The day before the Senate defeated the home health care amendment, Senators Collins, Lieberman and Specter introduced an amendment with some measures to push medicine away from the insidious fee-for-service payment system. The cost-cutting momentum continued on Tuesday when 11 of the 13 freshman Democratic senators announced their own package of measures. Neither proposal is earth-shattering, but both would make a difference.

Among other things, the freshmen’s proposal would do more than the current Senate bill to push insurers to use a standardized payment process. Right now, doctors and hospitals often have to fill out different forms for different insurers. “There’s a lot of money there,” Len Nichols, head of health policy at the New America Foundation, says.

Intriguingly, officials from a rainbow of special interest groups showed up at the freshman senators’ news conference to praise the proposal. To me, their presence highlighted both the biggest strength and the biggest weakness of the proposal. On the one hand, it has a real chance to make it into the final bill. On the other hand, it, like the Collins-Lieberman-Specter amendment, also fails to fix the single biggest flaw in the Senate bill.

Last month, Senator Harry Reid, the Democratic leader, gutted an independent commission — a more powerful version of MedPAC, meant to shield Medicare payment decisions from political interference — that many economists consider necessary. Mr. Reid’s bill would allow the commission to take action only if Medicare spending was rising even faster than total health spending. If total spending rose 8 percent one year and Medicare spending rose 7.9 percent — a miserable situation — the commission would have to sit on its hands. AARP, unfortunately, has emerged as an opponent of a strong commission.

But without one, health reform will be hobbled. And the Senate may be the only hope for changing it.

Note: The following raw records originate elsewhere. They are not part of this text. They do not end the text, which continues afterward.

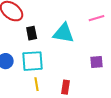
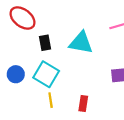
cyan square: (33, 61) -> (46, 74), turned 35

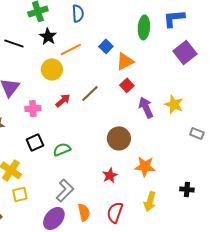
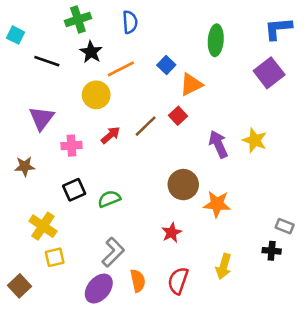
blue L-shape: (174, 18) -> (278, 29), moved
red square: (127, 85) -> (178, 116), moved
gray rectangle: (197, 133) -> (285, 226), moved
orange star: (145, 166) -> (217, 204), moved

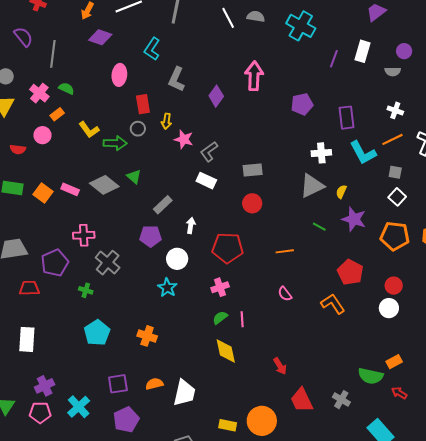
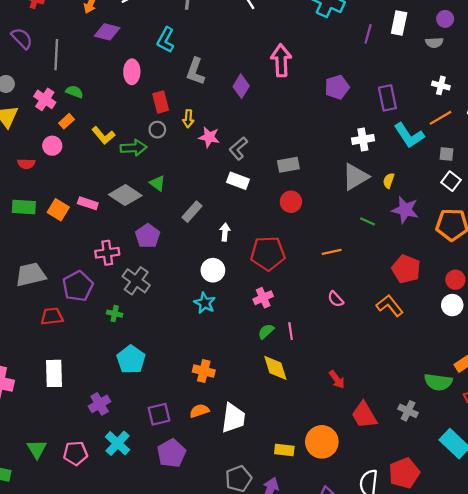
purple pentagon: (150, 236) -> (148, 236), moved, turned -30
orange cross: (147, 336) -> (204, 371), moved
purple cross: (45, 386) -> (100, 404), moved

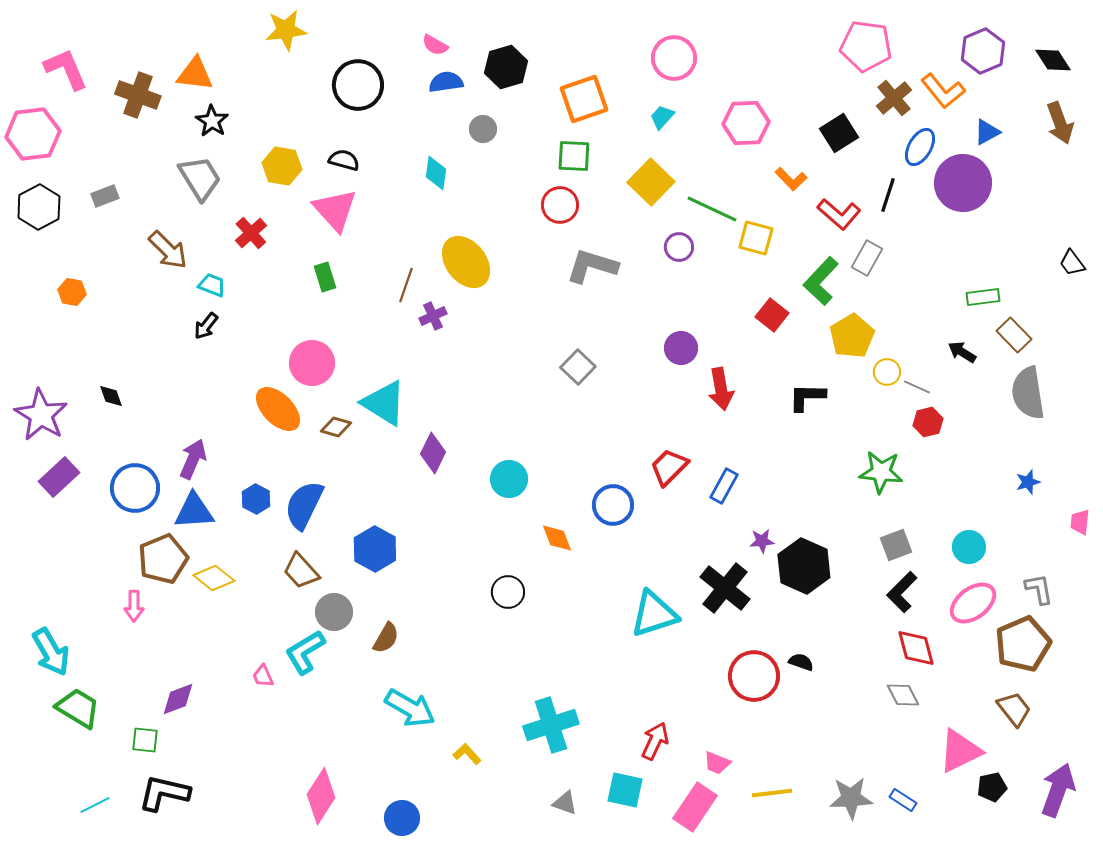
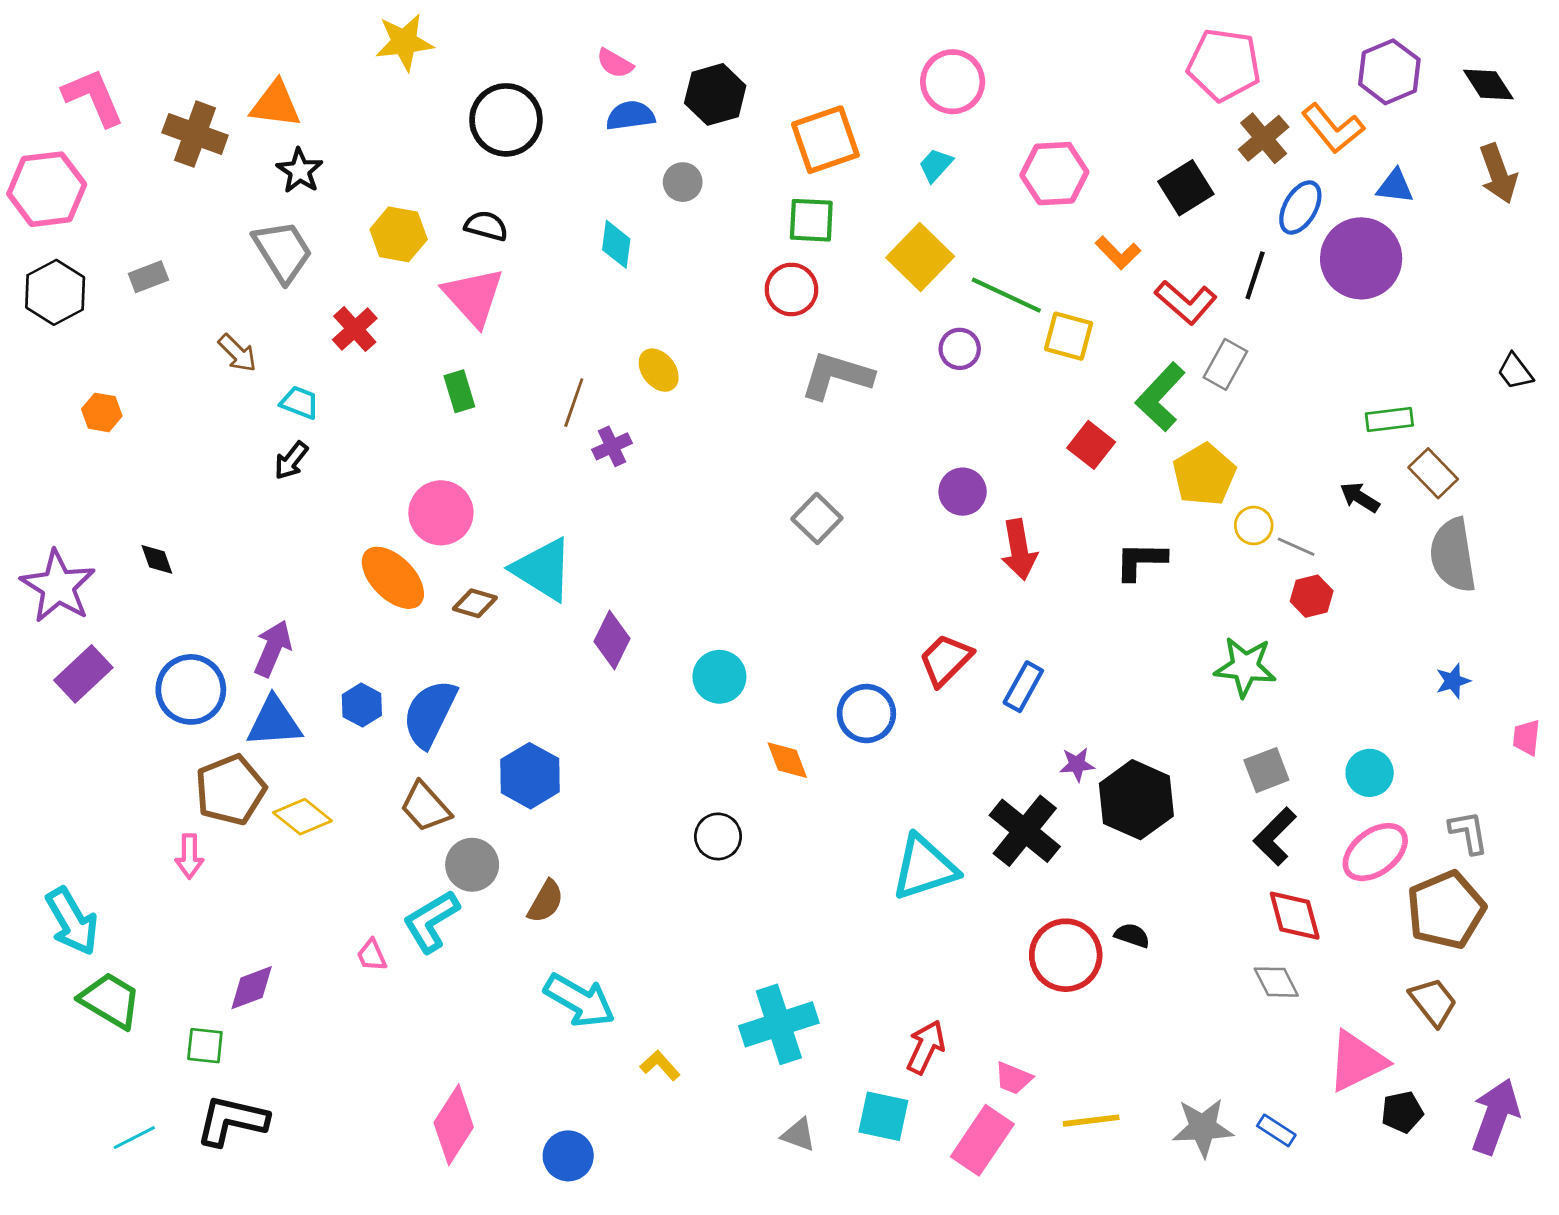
blue triangle: (987, 132) -> (1395, 186), turned 36
brown arrow: (168, 250) -> (237, 353), size x0.7
yellow ellipse: (466, 262) -> (659, 370), size x0.6

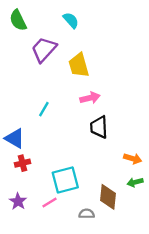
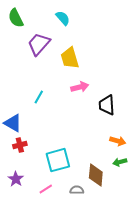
black trapezoid: (99, 127) -> (107, 105), moved
pink line: (50, 202) -> (46, 189), moved

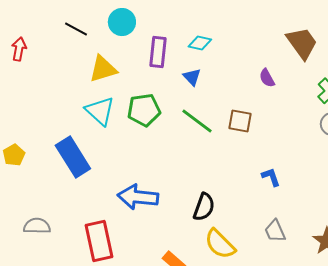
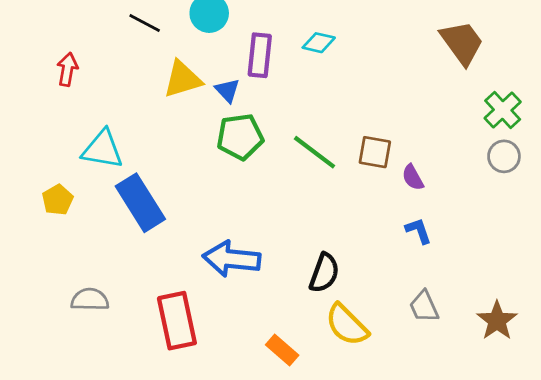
red arrow: (19, 49) -> (67, 69), moved
blue triangle: (192, 77) -> (227, 90), moved
purple semicircle: (267, 78) -> (413, 177), moved
cyan triangle: (100, 111) -> (102, 149), moved, turned -32

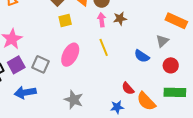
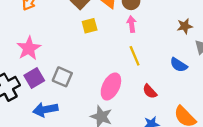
brown star: (120, 19) -> (185, 26), moved
pink ellipse: (70, 55) -> (111, 86), moved
red semicircle: (128, 88) -> (150, 91), moved

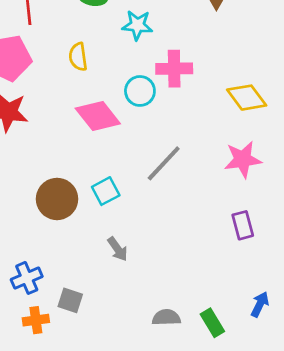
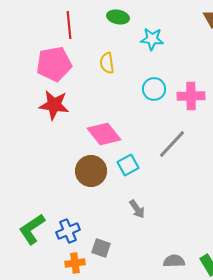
pink cross: (174, 69) -> (191, 96), moved
pink diamond: (98, 116) -> (104, 134), moved

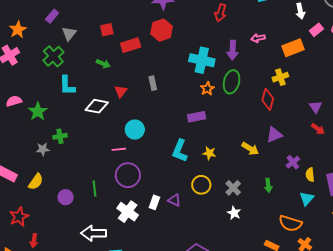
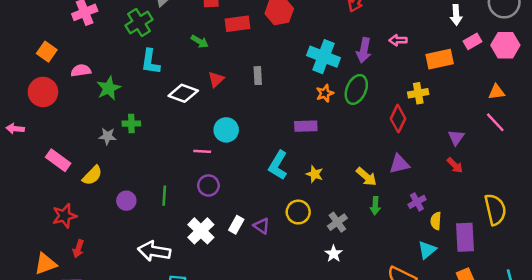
purple circle: (128, 175) -> (208, 185), size x0.7
green arrow: (268, 185) -> (375, 206), moved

The House has shown little interest in cost control. President Obama and his administration have pushed aggressively for it, but they have limited leverage. Mr. Obama can’t credibly threaten to veto any of the health reform bills that now seem likely to emerge from Congress.

So after the 11 freshmen announced their plan on Tuesday, I caught up with Mark Warner, the Virginia Democrat who is the group’s leader, underneath the Capitol building and asked him how he and his colleagues would deal with the inevitable scare stories still to come: How do you respond to a lobbyist who effectively accuses you of killing patients?

“I don’t know any other way than you take incremental steps,” Mr. Warner said, “and you hope you get to the tipping point where fear and misinformation don’t have an effect, because people see these things don’t do what they are accused of doing.”

That, obviously, is the long-term strategy. In coming weeks, we’ ll see how well Mr. Warner and his colleagues deal with the immediate pressure. The Grim Reaper is a tough opponent.